Every attempt — success or refusal — emits an agent.workspace_write audit event (src/core/audit/events.ts) with outcome ∈ {ok, blocked} and a machine-readable reason on refusals (protected_path, outside_allowed, too_large, quota, scope_disabled, invalid_path). No file content nor secret is persisted in the audit row — only the workspace-relative path.

Permission management exposes three endpoints :

  • GET /api/instances/:slug/agents/:id/permissions
  • PATCH /api/instances/:slug/agents/:id/permissions
  • GET /api/instances/:slug/agents/:id/recent-writes?limit=10

The PATCH validates every glob server-side via picomatch.makeRe and refuses to mutate the core protected list (it is hardcoded and never read from the database).


Reporting a vulnerability

ClawPilot is built and operated by Stephane (Castelis). Single-dev coverage applies — no 24/7 on-call.

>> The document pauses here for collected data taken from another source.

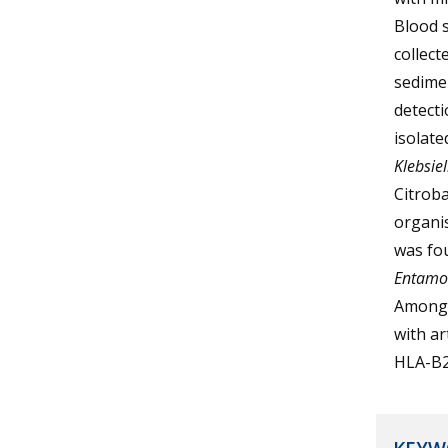
Blood s
collect
sedime
detecti
isolate
Klebsiel
Citroba
organis
was fo
Entamoe
Among t
with ar
HLA-B2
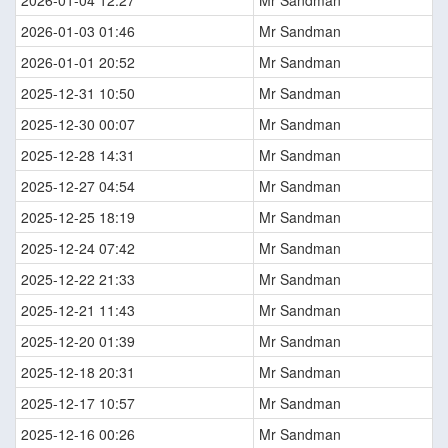
2026-01-03 01:46
Mr Sandman
2026-01-01 20:52
Mr Sandman
2025-12-31 10:50
Mr Sandman
2025-12-30 00:07
Mr Sandman
2025-12-28 14:31
Mr Sandman
2025-12-27 04:54
Mr Sandman
2025-12-25 18:19
Mr Sandman
2025-12-24 07:42
Mr Sandman
2025-12-22 21:33
Mr Sandman
2025-12-21 11:43
Mr Sandman
2025-12-20 01:39
Mr Sandman
2025-12-18 20:31
Mr Sandman
2025-12-17 10:57
Mr Sandman
2025-12-16 00:26
Mr Sandman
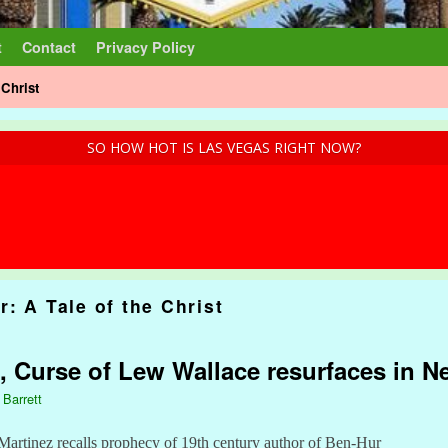
t
Contact
Privacy Policy
 Christ
SO HOW HOT IS LAS VEGAS RIGHT NOW?
: A Tale of the Christ
, Curse of Lew Wallace resurfaces in 
 Barrett
Martinez recalls prophecy of 19th century author of Ben-Hur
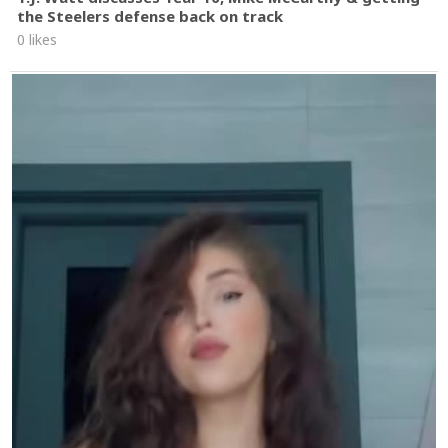
the Steelers defense back on track
0 likes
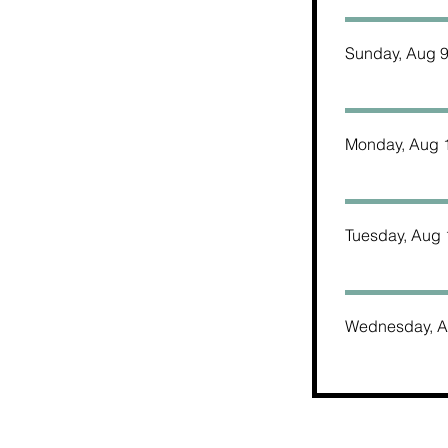
Sunday, Aug 
Monday, Aug 
Tuesday, Aug 
Wednesday, A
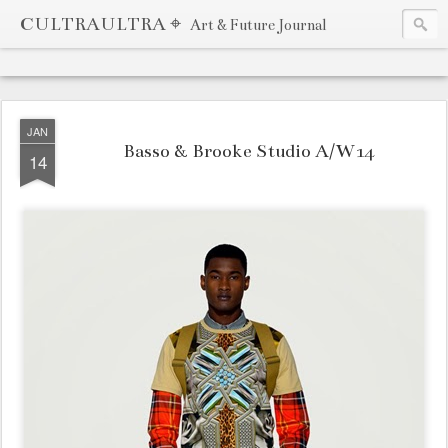
CULTRAULTRA ⌖
Art & Future Journal
JAN
Basso & Brooke Studio A/W14
14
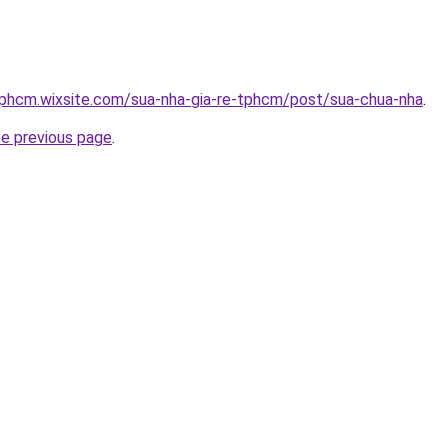
tphcm.wixsite.com/sua-nha-gia-re-tphcm/post/sua-chua-nha
.
he previous page
.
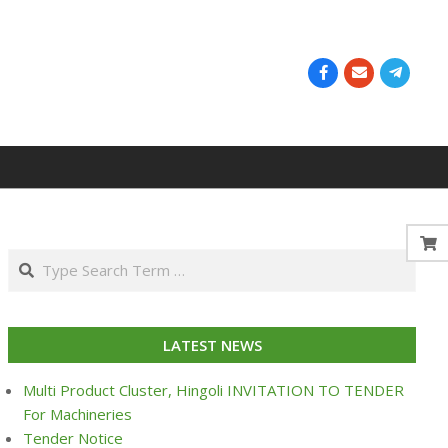
Search
LATEST NEWS
Multi Product Cluster, Hingoli INVITATION TO TENDER
For Machineries
Tender Notice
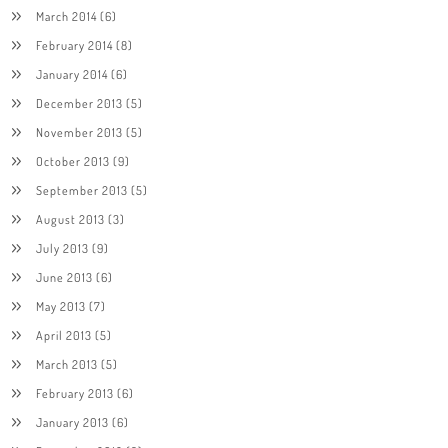
March 2014
(6)
February 2014
(8)
January 2014
(6)
December 2013
(5)
November 2013
(5)
October 2013
(9)
September 2013
(5)
August 2013
(3)
July 2013
(9)
June 2013
(6)
May 2013
(7)
April 2013
(5)
March 2013
(5)
February 2013
(6)
January 2013
(6)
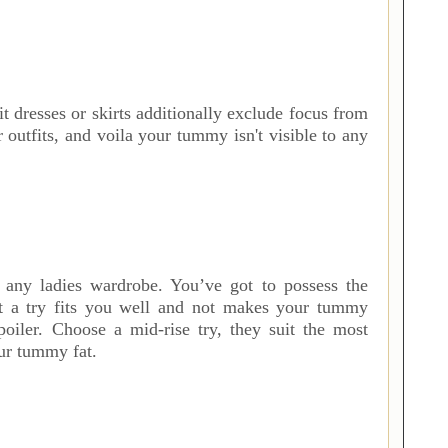
it dresses or skirts additionally exclude focus from
outfits, and voila your tummy isn't visible to any
f any ladies wardrobe. You’ve got to possess the
ct a try fits you well and not makes your tummy
poiler. Choose a mid-rise try, they suit the most
our tummy fat.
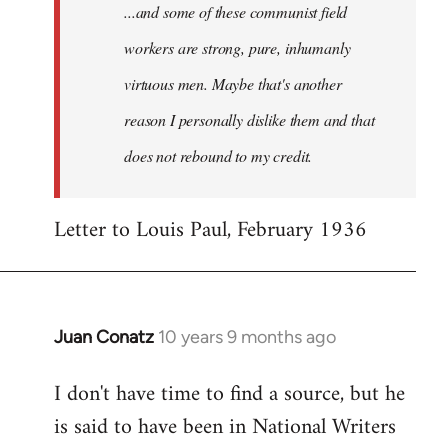
...and some of these communist field
workers are strong, pure, inhumanly
virtuous men. Maybe that's another
reason I personally dislike them and that
does not rebound to my credit.
Letter to Louis Paul, February 1936
Juan Conatz
10 years 9 months ago
In
reply
I don't have time to find a source, but he
to
is said to have been in National Writers
Welcome
by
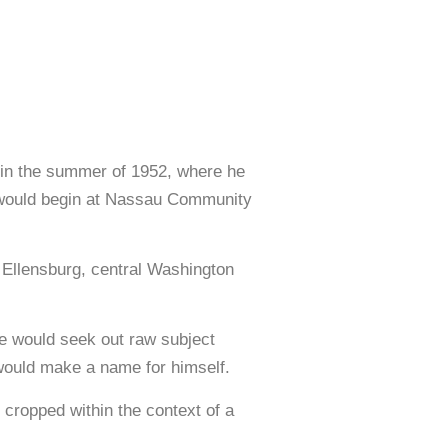
 in the summer of 1952, where he
ts would begin at Nassau Community
n Ellensburg, central Washington
e would seek out raw subject
 would make a name for himself.
ropped within the context of a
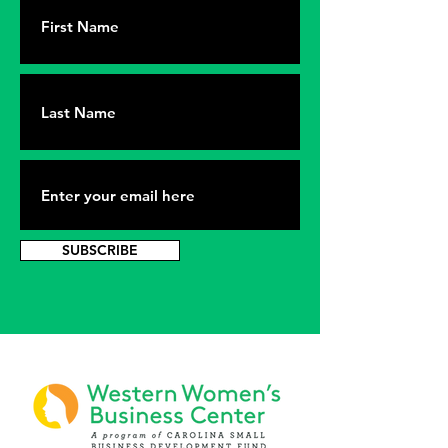
SUBSCRIBE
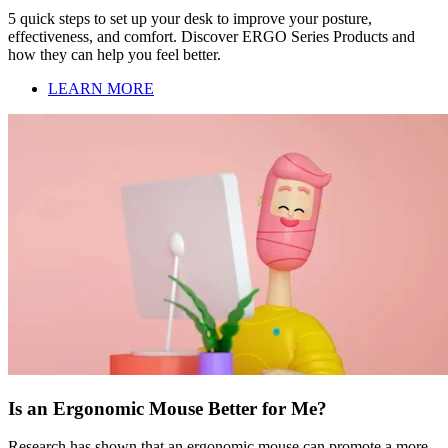
5 quick steps to set up your desk to improve your posture,
effectiveness, and comfort. Discover ERGO Series Products and
how they can help you feel better.
LEARN MORE
Is an Ergonomic Mouse Better for Me?
Research has shown that an ergonomic mouse can promote a more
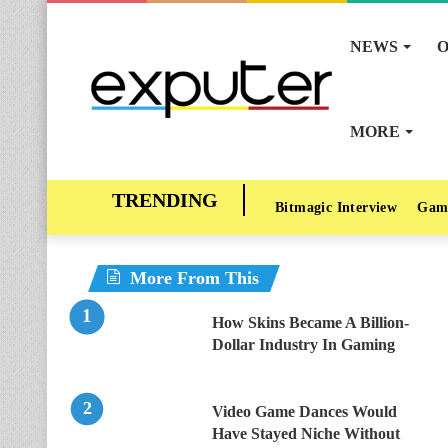
NEWS
O
MORE
Bitmagic Interview
Gam
More From This
How Skins Became A Billion-
Dollar Industry In Gaming
Video Game Dances Would
Have Stayed Niche Without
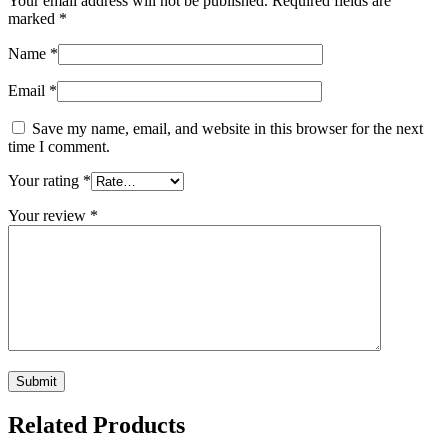
Your email address will not be published.
Required fields are
marked
*
Name
*
Email
*
Save my name, email, and website in this browser for the next
time I comment.
Your rating
*
Your review
*
Related Products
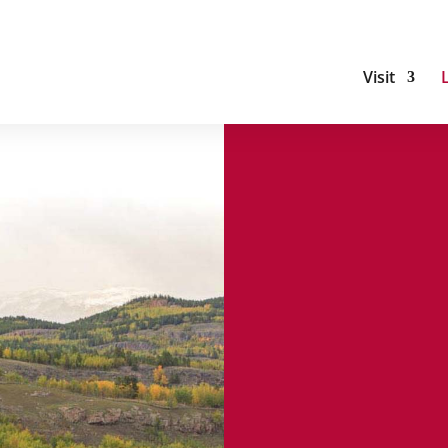
Visit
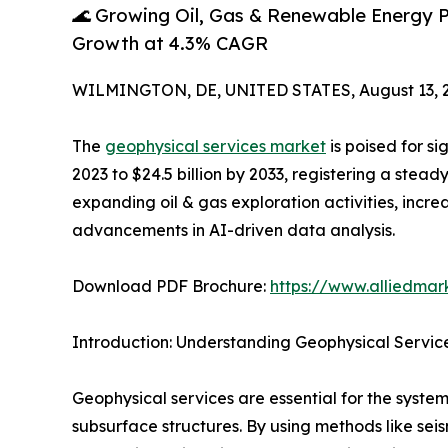
🌊 Growing Oil, Gas & Renewable Energy P
Growth at 4.3% CAGR
WILMINGTON, DE, UNITED STATES, August 13, 
The
geophysical services market
is poised for si
2023 to $24.5 billion by 2033, registering a stea
expanding oil & gas exploration activities, incr
advancements in AI-driven data analysis.
Download PDF Brochure:
https://www.alliedma
Introduction: Understanding Geophysical Servic
Geophysical services are essential for the system
subsurface structures. By using methods like sei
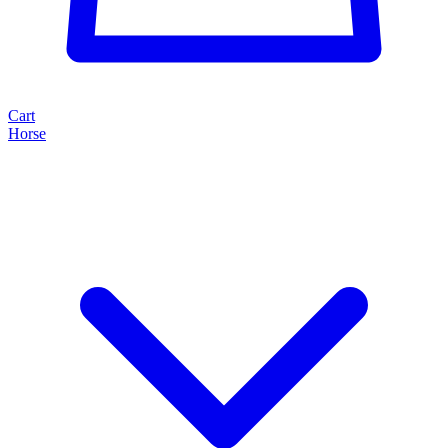
Cart
Horse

  • Email : security@castelis.com (preferred)
  • Telegram : @swoelffel (fastest path, business hours CET/CEST)
  • GitHub : private security advisory on the affected repo

Please give the operator at least 7 days to reproduce and fix before disclosure. Critical vulnerabilities (CVSS ≥ 9.0) targeting reachable production deployments will be acknowledged within 24 hours.


Change log of this document

  • 2026-05-04 — initial version after the May 2026 security sprint (audit C1, R5 ESLint extension, HMAC canonical module, licence server hardening, OIDC logout follow-up).
  • 2026-05-08 — added "Workspace write scopes" section after WS-WRITE-001 PR1 (linear scope ladder, hardcoded core protected paths, atomic CAS quota, audit event taxonomy).